All of which brings us to the current NBA season. It’s hard to believe the Celtics brass would make the same mistake the 80’s/90’s team did in hanging on and building its roster around stars (Bird, McHale) well past their respective primes, but they did. At ages of 34 (Pierce), 35 (KG), and 36 (Allen), Boston’s Big 3 still remains intact, albeit a poor man’s version of what they used to be. Surprisingly Ray Allen, the oldest of the group, appears he has the most life left in his game. KG hasn’t been able to finish around the rim for three years now, and Pierce seems to be sluggish as he plays himself back into shape.

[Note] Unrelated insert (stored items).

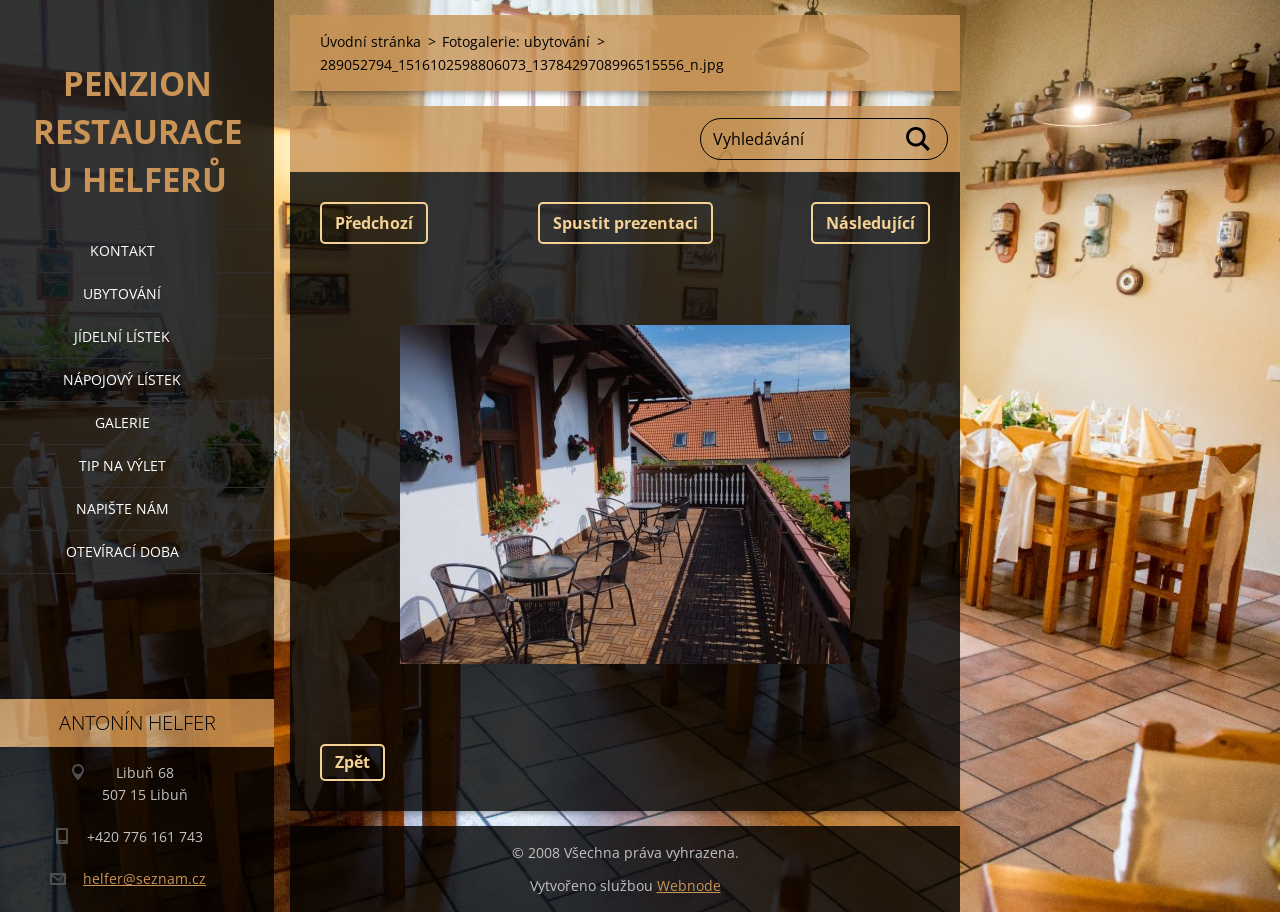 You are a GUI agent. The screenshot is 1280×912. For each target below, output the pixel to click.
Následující (870, 223)
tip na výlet (122, 465)
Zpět (352, 762)
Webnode (689, 885)
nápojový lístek (122, 379)
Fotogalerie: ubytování (516, 41)
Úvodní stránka (370, 41)
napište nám (122, 508)
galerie (122, 422)
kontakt (122, 250)
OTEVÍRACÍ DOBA (122, 551)
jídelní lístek (122, 336)
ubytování (122, 293)
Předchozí (374, 223)
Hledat (919, 139)
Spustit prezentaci (625, 223) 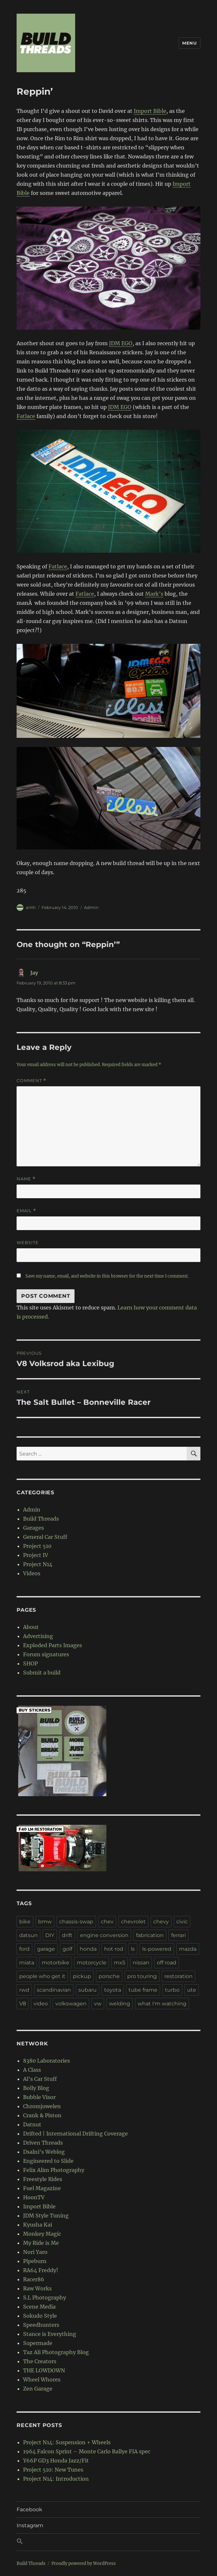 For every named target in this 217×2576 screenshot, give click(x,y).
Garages (33, 1528)
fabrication (150, 1935)
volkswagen (71, 2003)
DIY (49, 1935)
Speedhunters (41, 2325)
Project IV (35, 1555)
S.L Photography (44, 2297)
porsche (109, 1976)
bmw (45, 1921)
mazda (188, 1949)
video (41, 2003)
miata (26, 1962)
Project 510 (37, 1546)
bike (25, 1921)
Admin (91, 907)
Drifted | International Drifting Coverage (75, 2133)
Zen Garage (37, 2388)
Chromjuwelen (42, 2106)
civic (182, 1921)
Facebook (29, 2509)
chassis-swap (76, 1921)
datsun (28, 1935)
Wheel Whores (42, 2379)
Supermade (37, 2343)
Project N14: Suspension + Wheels (67, 2442)
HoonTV (34, 2197)
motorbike (55, 1962)
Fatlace (26, 416)
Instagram (30, 2525)
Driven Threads (43, 2142)
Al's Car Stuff (40, 2079)
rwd (24, 1990)
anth (31, 907)
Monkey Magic (42, 2233)
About (31, 1627)
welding (119, 2003)
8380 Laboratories (46, 2060)
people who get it (42, 1976)
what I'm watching (162, 2003)
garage (46, 1949)
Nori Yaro (35, 2252)
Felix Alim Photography (53, 2170)
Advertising (38, 1636)
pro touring (142, 1976)
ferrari (178, 1935)
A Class (32, 2070)
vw (98, 2003)
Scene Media (39, 2306)
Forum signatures (46, 1654)
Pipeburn (35, 2261)
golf (67, 1949)
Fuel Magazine (42, 2188)
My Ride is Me (41, 2243)
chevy (161, 1921)
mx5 (119, 1962)
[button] (108, 2542)
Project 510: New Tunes (53, 2469)
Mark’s (154, 593)
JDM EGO (120, 343)
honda (88, 1949)
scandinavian (54, 1990)
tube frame (143, 1990)
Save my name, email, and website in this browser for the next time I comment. (107, 1276)
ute (191, 1990)
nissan (141, 1962)
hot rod (113, 1949)
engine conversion (104, 1935)
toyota (112, 1990)
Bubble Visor (39, 2097)
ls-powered (156, 1949)
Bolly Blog (36, 2088)
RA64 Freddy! (40, 2270)
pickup (82, 1976)
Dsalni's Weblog (44, 2152)
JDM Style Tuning (46, 2215)
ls (133, 1949)
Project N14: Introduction (56, 2478)
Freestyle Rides (42, 2179)
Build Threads (41, 1518)
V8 (22, 2003)
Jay (34, 972)
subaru (87, 1990)
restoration (178, 1976)
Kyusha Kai (37, 2224)
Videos (31, 1573)
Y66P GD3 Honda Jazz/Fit (56, 2460)
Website (28, 1242)
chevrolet (133, 1921)
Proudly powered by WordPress (83, 2563)
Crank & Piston (42, 2115)
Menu (189, 43)
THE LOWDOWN (44, 2370)
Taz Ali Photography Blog (56, 2352)
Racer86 (33, 2279)
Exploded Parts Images (52, 1645)
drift (67, 1935)
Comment (31, 1080)
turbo (172, 1990)
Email (26, 1210)
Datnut (32, 2124)
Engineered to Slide (48, 2161)
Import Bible (150, 111)
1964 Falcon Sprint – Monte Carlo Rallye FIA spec (86, 2451)
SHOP (30, 1663)
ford (24, 1949)
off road (166, 1962)
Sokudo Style (40, 2315)
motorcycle (91, 1962)
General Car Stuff (45, 1537)
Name (26, 1179)
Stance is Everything (49, 2334)
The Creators (39, 2361)
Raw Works (37, 2288)
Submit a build (42, 1672)
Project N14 (37, 1564)
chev (107, 1921)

Unless the Celtics somehow upgrade their roster (a longshot given their salary cap constraints), they are probably somewhere between the 5th-8th best team in the East, and getting past the first round of the playoffs this season will be a struggle for them. At this point in their careers they are pretty much playing for a title, but it is hard to project them in the same breath as Miami or Chicago. Is it worth keeping this team together if that is the case? While the contracts of KG and Allen come off the books after this season, teams are already reportedly inquiring about the availability of Pierce in a trade. Doc Rivers has said he wants to rid it out with this group until the end. The only question that remains is will the end come this spring by way of a playoff defeat to Miami, Chicago, Orlando, or Indiana, or via a mid-season jettison of some (or all) of Boston’s future hall of fame trio. I hope they get to play the final string out, as it is clearly not their fault their GM didn’t dismantle this team when he had the chance. Due to age, injuries, retirements, and player departures, the bully team this Celtics group used to be has gradually lost its swagger and a portion of its identity. But like all champions, they deserve to finish the game.